> WHAT YOU SHOULD DO: Copying rule for the data below: take the line containing "Mask every instance" and every line after it to the end, exactly, and drop all pictures.

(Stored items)
==========

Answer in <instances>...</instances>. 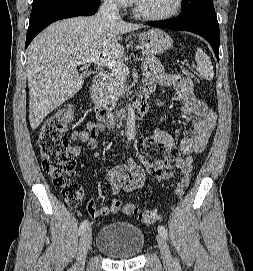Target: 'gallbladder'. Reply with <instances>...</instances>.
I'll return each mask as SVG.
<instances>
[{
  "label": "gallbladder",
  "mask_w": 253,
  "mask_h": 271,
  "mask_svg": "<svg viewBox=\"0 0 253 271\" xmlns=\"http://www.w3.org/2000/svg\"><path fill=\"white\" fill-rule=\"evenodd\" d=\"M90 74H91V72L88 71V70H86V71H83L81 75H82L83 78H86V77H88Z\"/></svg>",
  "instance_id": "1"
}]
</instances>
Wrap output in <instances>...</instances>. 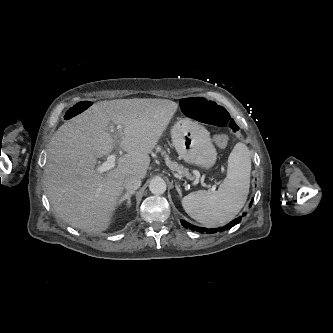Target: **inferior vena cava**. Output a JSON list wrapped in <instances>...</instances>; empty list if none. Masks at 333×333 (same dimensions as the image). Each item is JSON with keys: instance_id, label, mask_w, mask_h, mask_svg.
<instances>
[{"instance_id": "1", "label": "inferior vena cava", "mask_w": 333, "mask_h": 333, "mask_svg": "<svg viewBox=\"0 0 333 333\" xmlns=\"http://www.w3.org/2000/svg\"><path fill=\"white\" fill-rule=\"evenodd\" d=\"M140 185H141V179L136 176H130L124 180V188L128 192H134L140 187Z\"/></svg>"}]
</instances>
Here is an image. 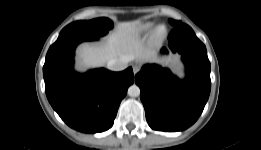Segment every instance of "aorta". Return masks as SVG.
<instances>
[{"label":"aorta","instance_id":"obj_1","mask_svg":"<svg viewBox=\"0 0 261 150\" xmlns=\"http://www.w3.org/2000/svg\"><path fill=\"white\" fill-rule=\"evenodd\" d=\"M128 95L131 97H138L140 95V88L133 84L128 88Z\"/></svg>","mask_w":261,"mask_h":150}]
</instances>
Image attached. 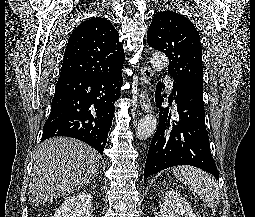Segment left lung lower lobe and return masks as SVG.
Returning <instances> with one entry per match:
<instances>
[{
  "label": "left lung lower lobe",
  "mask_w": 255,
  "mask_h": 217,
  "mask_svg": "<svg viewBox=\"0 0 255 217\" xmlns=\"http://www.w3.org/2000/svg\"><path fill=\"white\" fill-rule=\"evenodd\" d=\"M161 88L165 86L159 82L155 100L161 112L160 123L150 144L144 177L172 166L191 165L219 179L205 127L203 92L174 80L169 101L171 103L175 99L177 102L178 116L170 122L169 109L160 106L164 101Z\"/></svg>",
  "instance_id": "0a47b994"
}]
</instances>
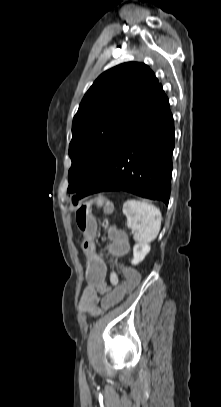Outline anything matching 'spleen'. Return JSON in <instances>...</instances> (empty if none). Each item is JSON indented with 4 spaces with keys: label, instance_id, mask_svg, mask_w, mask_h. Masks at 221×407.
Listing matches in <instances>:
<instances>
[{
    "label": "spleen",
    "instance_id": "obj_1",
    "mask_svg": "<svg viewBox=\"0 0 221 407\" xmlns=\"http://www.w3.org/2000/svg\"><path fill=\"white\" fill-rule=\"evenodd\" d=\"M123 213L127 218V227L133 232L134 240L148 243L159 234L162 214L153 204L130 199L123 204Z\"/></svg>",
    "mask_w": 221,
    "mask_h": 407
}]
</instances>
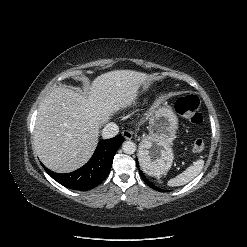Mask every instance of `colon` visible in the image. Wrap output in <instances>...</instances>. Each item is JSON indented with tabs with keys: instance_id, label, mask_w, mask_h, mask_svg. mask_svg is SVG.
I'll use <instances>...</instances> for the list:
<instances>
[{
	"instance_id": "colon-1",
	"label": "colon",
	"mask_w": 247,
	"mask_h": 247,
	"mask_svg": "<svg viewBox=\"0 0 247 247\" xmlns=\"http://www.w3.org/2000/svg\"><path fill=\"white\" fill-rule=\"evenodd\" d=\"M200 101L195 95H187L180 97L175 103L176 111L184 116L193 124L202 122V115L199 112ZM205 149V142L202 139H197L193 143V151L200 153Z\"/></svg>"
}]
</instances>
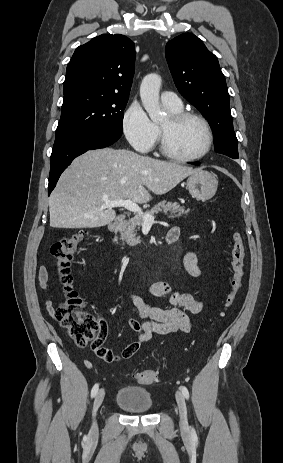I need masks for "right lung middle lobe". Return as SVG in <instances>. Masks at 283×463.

==========

> TASK OUTPUT:
Mask every instance of `colon` visible in the image. Wrap output in <instances>...</instances>. Each item is JSON indented with tabs with keys: instance_id, label, mask_w, mask_h, mask_svg. mask_svg is SVG.
I'll use <instances>...</instances> for the list:
<instances>
[{
	"instance_id": "colon-1",
	"label": "colon",
	"mask_w": 247,
	"mask_h": 247,
	"mask_svg": "<svg viewBox=\"0 0 247 247\" xmlns=\"http://www.w3.org/2000/svg\"><path fill=\"white\" fill-rule=\"evenodd\" d=\"M200 101L195 95H187L180 97L175 103L176 111L184 116L193 124L202 122V115L199 112ZM205 149V142L202 139H197L193 143V151L200 153Z\"/></svg>"
}]
</instances>
I need masks for "right lung middle lobe". Return as SVG in <instances>. Masks at 283×463.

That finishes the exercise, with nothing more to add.